Fermi and Swift observations of the new unidentified gamma-ray point source Fermi J1418+3541
ATel #4643; Michael Dutka (Catholic U.), Roopesh Ojha (NASA/GSFC), Yasuyuki Tanaka (Hiroshima University) and Kirill Sokolovsky (ASC Lebedev/SAI MSU) on behalf of the Fermi LAT Collaboration
on 12 Dec 2012; 12:38 UT
Credential Certification: Roopesh Ojha (Roopesh.Ojha@gmail.com)
Subjects: Optical, Ultra-Violet, X-ray, Gamma Ray, >GeV, AGN, Blazar, Quasar
The Large Area Telescope (LAT), one of the two instruments on the Fermi Gamma-ray Space Telescope, has observed increasing gamma-ray flux from an unidentified source whose preliminary location is RA: 214.63 DEC: 35.69 (14:18:31 +35:41:23, J2000), with an error circle of 0.07 degrees (4.2') radius, with 95% confidence level. The daily averaged gamma ray flux peaked at a flux of (0.5+/-0.2) e-6 ph/cm^2/sec in the 100 MeV - 300 GeV energy range on November 20, 2012. Its photon index evolved from 1.5+/-0.3 on November 17, 2012 to 2.1+/-0.3 on November 20, 2012.
Swift follow up observations centered on this position were made for 5 ks on November 21, 2012. The UVOT data show that the source NVSS J141828+354250 is within the LAT error circle and significantly brighter than historical magnitudes. The UVOT results are:
U = 17.38+/-0.08
W1 = 17.48+/-0.07
W2 = 17.65+/-0.05
M2 = 17.55+/-0.06
where the errors are 1-sigma and the units are in UVOT Vega system.

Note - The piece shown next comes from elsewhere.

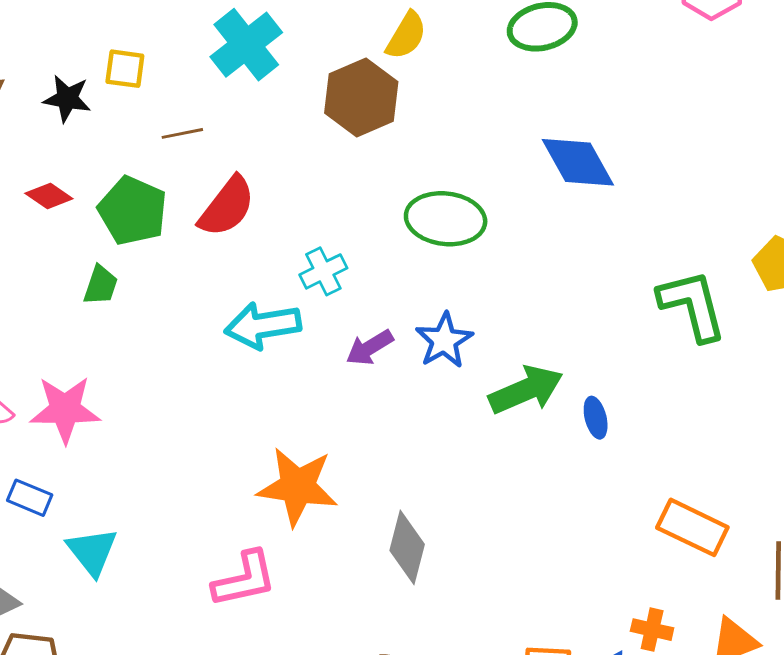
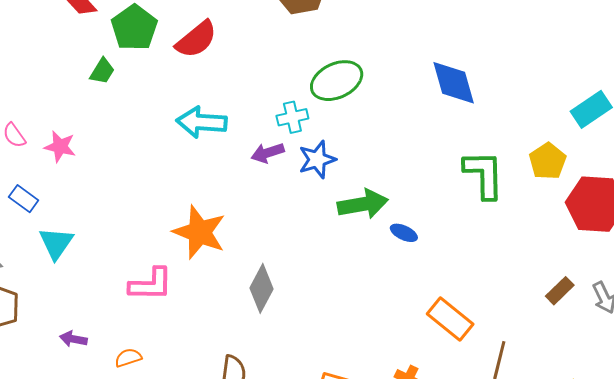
blue diamond: (578, 162) -> (454, 83), moved
green ellipse: (446, 219) -> (337, 81), turned -45
cyan cross: (323, 271) -> (292, 117), moved
pink star: (65, 409) -> (60, 147), size x0.7
blue ellipse: (596, 418) -> (404, 233), turned -64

A historical photometric measurement of this source from the Sloan Digital Sky Survey shows a U Vega magnitude of 19.24. Further multi-wavelength observations will allow us to confirm this identification. A preliminary analysis of the XRT data on NVSS J141828+354250 in the 0.3-10 keV range shows a steep X-ray spectrum (photon index = 2.6 +0.8/-0.6). Note the large error in the photon index. NVSS J141828+354250 is not detected as an X-ray source in any all sky X-ray survey. We thank the Swift team for their rapid scheduling of these observations.

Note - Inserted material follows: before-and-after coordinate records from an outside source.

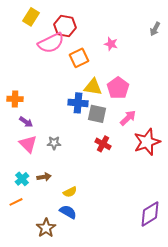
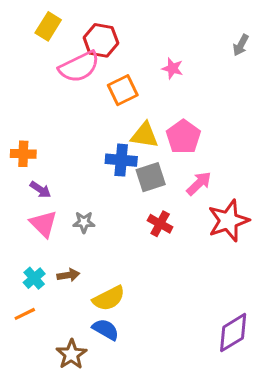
gray square: (97, 114) -> (151, 177), turned -30
yellow semicircle: (70, 192) -> (109, 298), size x1.5

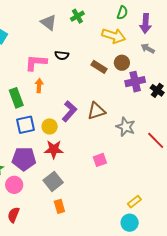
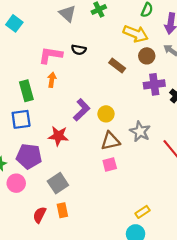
brown circle: (122, 63) -> (147, 56), moved
brown triangle: (96, 111) -> (110, 141), moved
blue square: (26, 125) -> (21, 119), moved
yellow circle: (50, 126) -> (106, 114), moved
red star: (54, 149) -> (58, 136), moved
red semicircle: (13, 215) -> (40, 215), moved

Because Fermi operates in an all-sky scanning mode, regular gamma-ray monitoring of this source will continue. Multiwavelength observations during the ongoing activity of this source are strongly encouraged. The Fermi LAT contact person is Michael Dutka (e-mail: email@example.com).
The Fermi LAT is a pair conversion telescope designed to cover the energy band from 20 MeV to greater than 300 GeV. It is the product of an international collaboration between NASA and DOE in the U.S. and many scientific institutions across France, Italy, Japan and Sweden.